Video SDK - Session transcript retrieval

Hello,

We have integrated the Video SDK to host some sessions between the users. The sessions are one hour long and have <10 users. The sessions are accessed from the client side (mobile apps) using a session name, key and JWT generated on our backend (NestJS application).

What we need is to obtain the trasncript of the call. However,

The problem

We do not need the transcript as captions on the client side. We need it during or at the end of the call, but on the server side. This is where the problem comes in.

What solutions do we have here?

  1. The Zoom SDK from npm does not work on a server environment. Can we listen to the transcription stream without using the sdk? Via websockets, maybe?
  2. If we do it via websockets, do we also need to activate the recording of the session, since we could listen to the transcript in real time?
  3. If we need to activate the recording, however, we would need to delete it afterwards, when the transcript is completed. How does this affect costs?
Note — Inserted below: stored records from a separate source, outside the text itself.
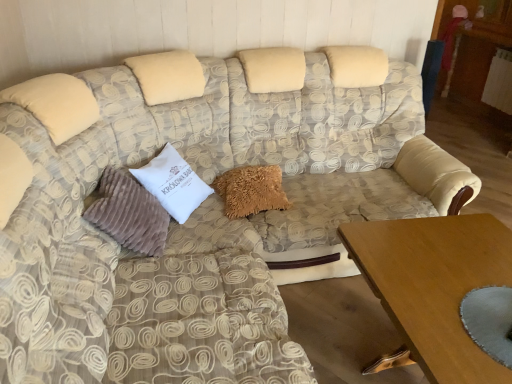 Question: From a real-world perspective, is fuzzy beige pillow at center, which appears as the 3th pillow when viewed from the left, above or below wooden table at lower right?

Choices:
 (A) below
 (B) above

Answer: (B)

Question: Visually, is fuzzy beige pillow at center, which appears as the 3th pillow when viewed from the left, positioned to the left or to the right of wooden table at lower right?

Choices:
 (A) left
 (B) right

Answer: (A)

Question: Based on their relative distances, which object is nearer to the fuzzy beige pillow at center, which appears as the 3th pillow when viewed from the left?

Choices:
 (A) suede-like beige pillow at left, the 1th pillow from the left
 (B) wooden table at lower right
 (C) white velvety pillow at center, the 2th pillow in the right-to-left sequence

Answer: (C)

Question: Which of these objects is positioned closest to the white velvety pillow at center, the 2th pillow in the right-to-left sequence?

Choices:
 (A) suede-like beige pillow at left, acting as the 3th pillow starting from the right
 (B) fuzzy beige pillow at center, the first pillow positioned from the right
 (C) wooden table at lower right

Answer: (A) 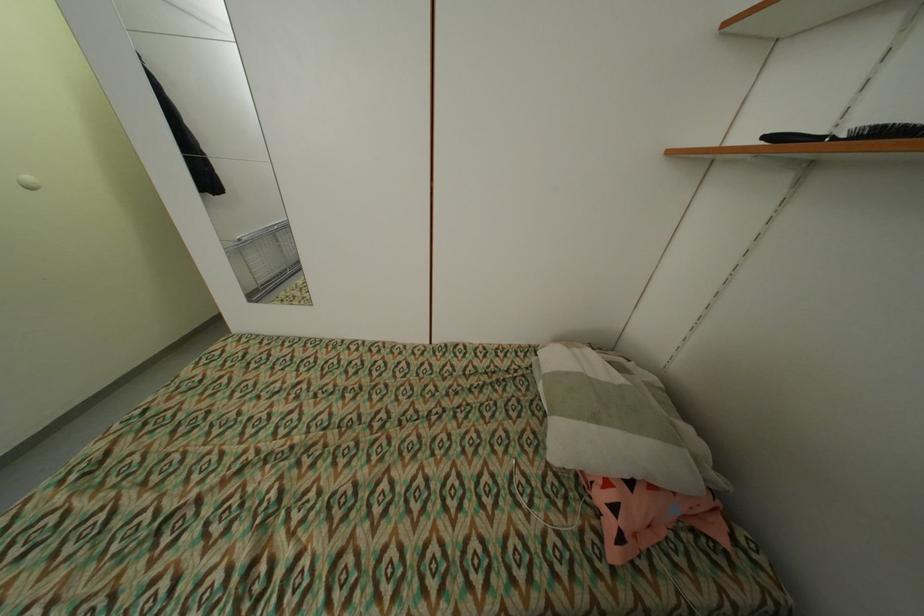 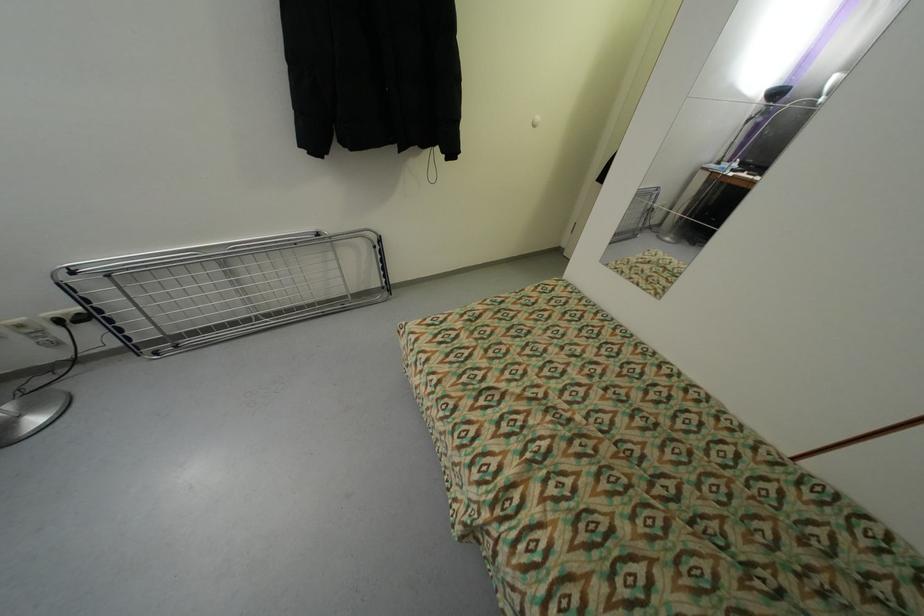 How did the camera likely rotate?

The rotation direction of the camera is left-down. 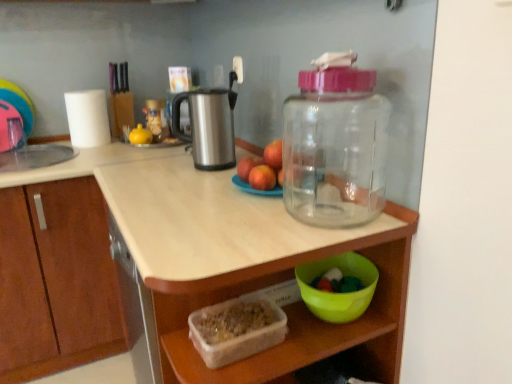 The image size is (512, 384). In order to click on empty space that is ontop of translucent plastic container at lower center in this screenshot , I will do `click(275, 228)`. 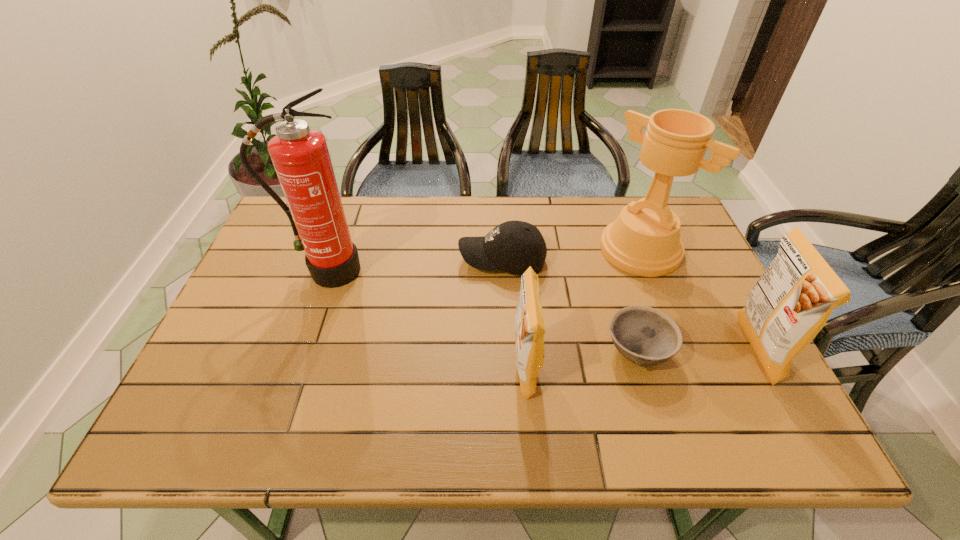 Find the location of a particular element. The image size is (960, 540). free area in between the right crisp (potato chip) and the bowl is located at coordinates (696, 351).

Locate an element on the screen. The width and height of the screenshot is (960, 540). free point between the shortest object and the shorter crisp (potato chip) is located at coordinates pos(581,360).

Locate an element on the screen. The height and width of the screenshot is (540, 960). unoccupied position between the third shortest object and the fire extinguisher is located at coordinates (425, 320).

Where is `object that ranks as the fifth closest to the fifth shortest object`? Image resolution: width=960 pixels, height=540 pixels. object that ranks as the fifth closest to the fifth shortest object is located at coordinates (300, 156).

At what (x,y) coordinates should I click in order to perform the action: click on the fifth closest object to the tallest object. Please return your answer as a coordinate pair (x, y). The image size is (960, 540). Looking at the image, I should click on tap(791, 302).

You are a GUI agent. You are given a task and a screenshot of the screen. Output one action in this format:
    pyautogui.click(x=<x>, y=<y>)
    Task: Click on the vacant space that satisfies the following two spatial constraints: 1. on the front-facing side of the fifth tallest object; 2. on the back side of the bowl
    
    Given the screenshot: What is the action you would take?
    pyautogui.click(x=507, y=351)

Are those storage GBs paid reused if the recording is deleted?

Thank you in advance!

Hey there - I think you are indeed looking for a websocket - session.recording_transcript_completedZoom API Events - Video SDK

I believe you do need to start a recording to get the transcript from the recording, yes.

I’m not 100% sure how the billing for video storage works however if you don’t have any need for the recording after, you can delete it.

Let me know if this helps.

Thank you for the response.

We have been playing around with the PATCH request to https://api.zoom.us/v2/videosdk/sessions/{sessionId}/events that starts the recording. We want to call this endpoint server-side. However, using a token generated here, we receive

{
    "code": 124,
    "message": "Invalid access token."
}

and status code 401.

We also generate tokens server-side, with the following payload

    const payload = {
      app_key: Config.zoom.videoSdkAppKey,
      role_type: 1,
      tpc: meetingId,
      version: 1,
      iat,
      exp,
      session_key: meetingId,
      cloud_recording_option: 0,
      cloud_recording_election: 0,
    };

but to no success so far, even if we switch the flags of cloud_recording_option and cloud_recording_election from 0 to 1.

Any ideas?

You will want to use this → Make API requests

The JWT for a client session and the JWT for the API are two different tokens.

Let me know if this helps.

Thank you, that worked!

I managed to start and stop the recording for a video session. Still have some more follow-up questions.

  1. Can we turn on auto-recordings for our sessions? So we don’t have to start and stop them manually?
  2. Also, will the transcript be automatically generated? How do we start it or trigger the speech-to-text for a session recording?

Regards,
Victor

I think the way to start recordings automatically would be to programmatically call the startCloudRecording method. Users would still need to approve, but it could at least start the process.

Transcripts are generated for you and will notify you when complete with a webhook - Zoom API Events - Video SDK

You can also add live transcription and translation with the VideoSDK → Video SDK - web - Live transcription and translation

Let me know if this helps.

Thank you, that is clear.

My questions is: do the transcriptions start working automatically without any API call?
Our flow does not include any session transcription control from the client side. The clients just enter the calls. We inform them that the call is recorded. We record an audio file of the session by starting the recording on the API.

Will I get a webhook eventthat the transcription is complete automatically, without activating them by any call?

Hope this makes sense.
Thank you!

You would need to start the recording and the transcription separately. You will need to use the live transcription feature to add transcription from the session. Video SDK - web - Cloud recording

But we don’t have a web client, just the mobile client.

We want to start the transcription without any client code, from server-side, so we can get it at the end via the webhook event. Is this currently doable?

My fault I misunderstood which platform you were using - however - the process is the same and the Live Transcription service would have to be utilized with the mobile client.